Where once you saw a pleasant-enough Southern scene—a shady ravine here, a front-porch neighborhood there—you now see an insidious threat. The menace is kudzu. It’s everywhere, and Hardie’s mission is to eliminate it, one patch of ground at a time.
It all began about 15 years ago as he picked up trash on Spartanburg’s South Pine Street. The corridor into town is lined with flowering cherry trees, and Hardie noticed that two were being eaten by kudzu.
The S.C. native and former Navy officer decided to take action. Saving those two cherry trees led Hardie to begin a group now called the Trees Coalition, whose volunteers aim to rid trees of kudzu and other invaders.
Hardie and his team kill kudzu with a chemical-free method they discovered by trial and error. He demonstrates the technique one sunny morning, donning his orange safety vest and meeting up with a couple of volunteers almost as enthusiastic as he.
Kneeling, Hardie sweeps aside some vines to reveal one of the plant’s crowns, then severs it with a saw.
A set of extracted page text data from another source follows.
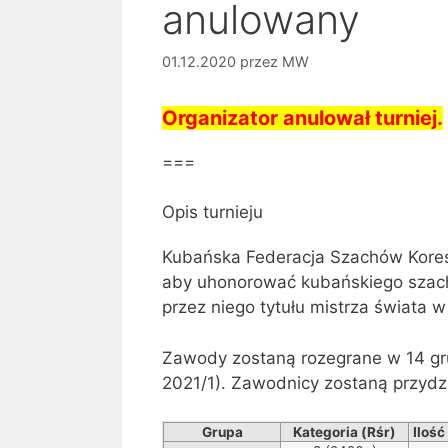
anulowany
01.12.2020
przez
MW
Organizator anulował turniej.
===
Opis turnieju
Kubańska Federacja Szachów Kores
aby uhonorować kubańskiego szach
przez niego tytułu mistrza świata w
Zawody zostaną rozegrane w 14 gru
2021/1). Zawodnicy zostaną przydzi
Grupa
Kategoria (Rśr)
Iloś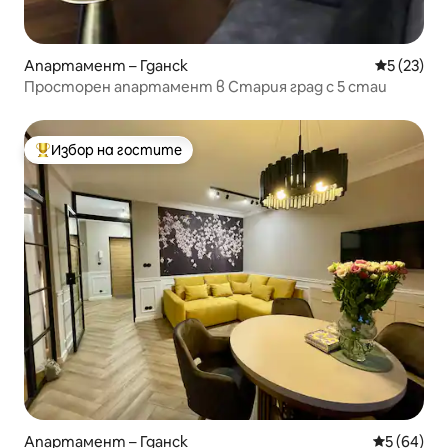
Апартамент – Гданск
Средна оц
5 (23)
Просторен апартамент в Стария град с 5 стаи
Избор на гостите
Най-популярен избор на гостите
Апартамент – Гданск
Средна оц
5 (64)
The roots won’t regrow, and that means the world now has one less kudzu plant. Still, an acre of kudzu can have 100,000 or more crowns. And vines can shoot 60 feet in a growing season. Hardie knows all this. But don’t expect it to get him down.
“Discouraged? Absolutely not!” he says. “Because we have 117 sites around town where we’ve made progress. You can do something about kudzu. It’s not unstoppable. It’s not something you have to give in to.”